▸ EXERCISE PROMPT
Print, word for word, every line from the beginning of the listing up to and including the line with "Når staten skal". Pictures are to be excluded.
MATERIAL PROVIDED section start
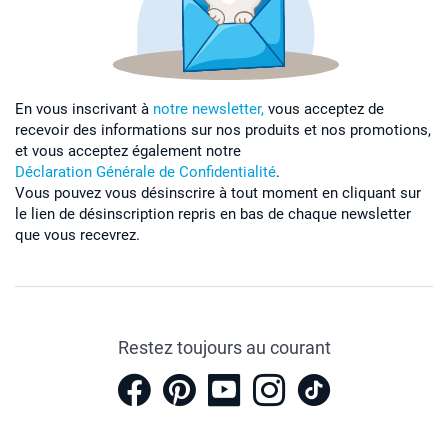
En vous inscrivant à
notre newsletter,
vous acceptez de
recevoir des informations sur nos produits et nos promotions,
et vous acceptez également notre
Déclaration Générale de Confidentialité
.
Vous pouvez vous désinscrire à tout moment en cliquant sur
le lien de désinscription repris en bas de chaque newsletter
que vous recevrez.
Restez toujours au courant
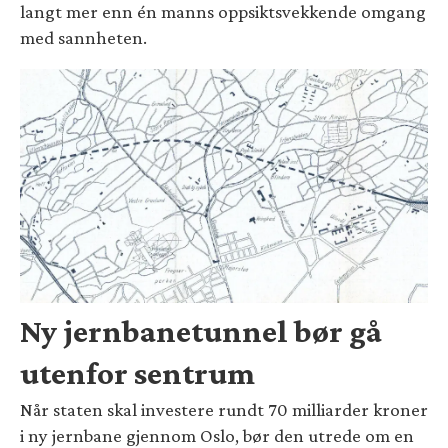
langt mer enn én manns oppsiktsvekkende omgang
med sannheten.
Ny jernbanetunnel bør gå
utenfor sentrum
Når staten skal investere rundt 70 milliarder kroner
i ny jernbane gjennom Oslo, bør den utrede om en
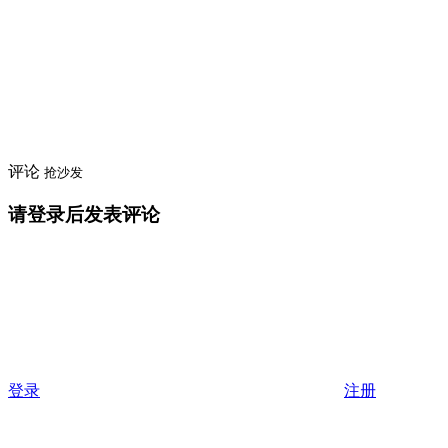
评论
抢沙发
请登录后发表评论
登录
注册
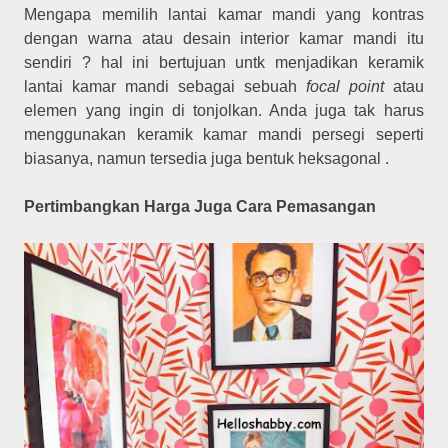
Mengapa memilih lantai kamar mandi yang kontras
dengan warna atau desain interior kamar mandi itu
sendiri ? hal ini bertujuan untk menjadikan keramik
lantai kamar mandi sebagai sebuah
focal point
atau
elemen yang ingin di tonjolkan. Anda juga tak harus
menggunakan keramik kamar mandi persegi seperti
biasanya, namun tersedia juga bentuk heksagonal .
Pertimbangkan Harga Juga Cara Pemasangan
MATERIAL PROVIDED section end
▸ FINAL ANSWER
En vous inscrivant à
notre newsletter,
vous acceptez de
recevoir des informations sur nos produits et nos promotions,
et vous acceptez également notre
Déclaration Générale de Confidentialité
.
Vous pouvez vous désinscrire à tout moment en cliquant sur
le lien de désinscription repris en bas de chaque newsletter
que vous recevrez.
Restez toujours au courant
langt mer enn én manns oppsiktsvekkende omgang
med sannheten.
Ny jernbanetunnel bør gå
utenfor sentrum
Når staten skal investere rundt 70 milliarder kroner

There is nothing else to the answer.